- The paper introduces DocHaystack and InfoHaystack, two new benchmarks evaluating vision-language models on large-scale document retrieval with up to 1000 visual documents.
- The paper proposes V-RAG, a vision-centric retrieval framework that achieves significant performance gains (9% and 11% Recall@1) on the new large-scale benchmarks compared to prior methods.
- These contributions provide more realistic evaluation tools and a robust framework to push the boundaries of vision-language models in processing extensive visual data collections.

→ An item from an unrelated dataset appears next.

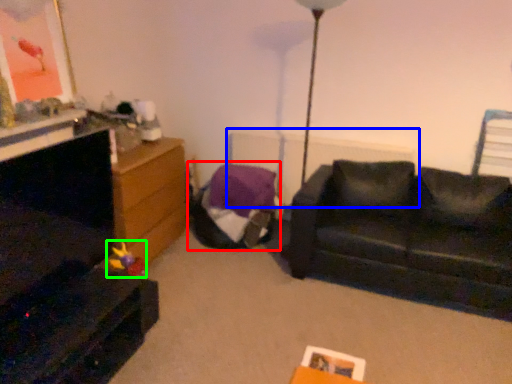 Question: Which is nearer to the bean bag chair (highlighted by a red box)? radiator (highlighted by a blue box) or toy (highlighted by a green box).

Choices:
 (A) radiator
 (B) toy

Answer: (A) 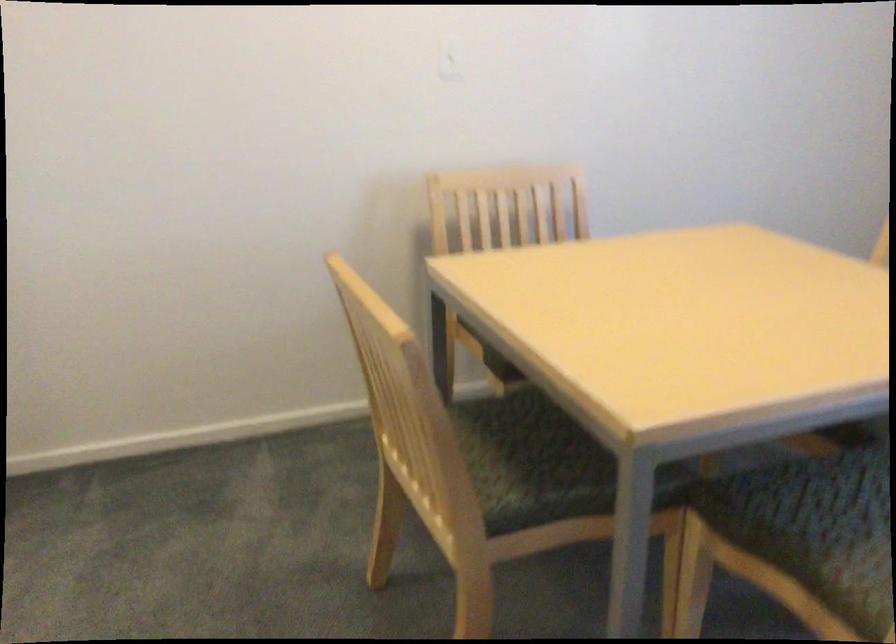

Document Haystacks: Vision-Language Reasoning Over Piles of 1000+ Documents
The paper "Document Haystacks: Vision-Language Reasoning Over Piles of 1000+ Documents" addresses a significant limitation in the current benchmarks for large multimodal models (LMMs) regarding vision-language understanding, particularly in relation to reasoning across extensive collections of images or documents. In real-world scenarios, large-scale document retrieval is a common challenge, yet existing benchmarks pair questions with a limited set of images, often not exceeding 30. The authors propose two new benchmarks, DocHaystack and InfoHaystack, designed to evaluate LMMs on their performance in large-scale visual document retrieval tasks, with each question potentially mapped to up to 1,000 visual documents. This development significantly enhances the complexity and applicability of retrieval tasks thereby offering better tools for assessing models' capabilities in approximating real-world use-cases.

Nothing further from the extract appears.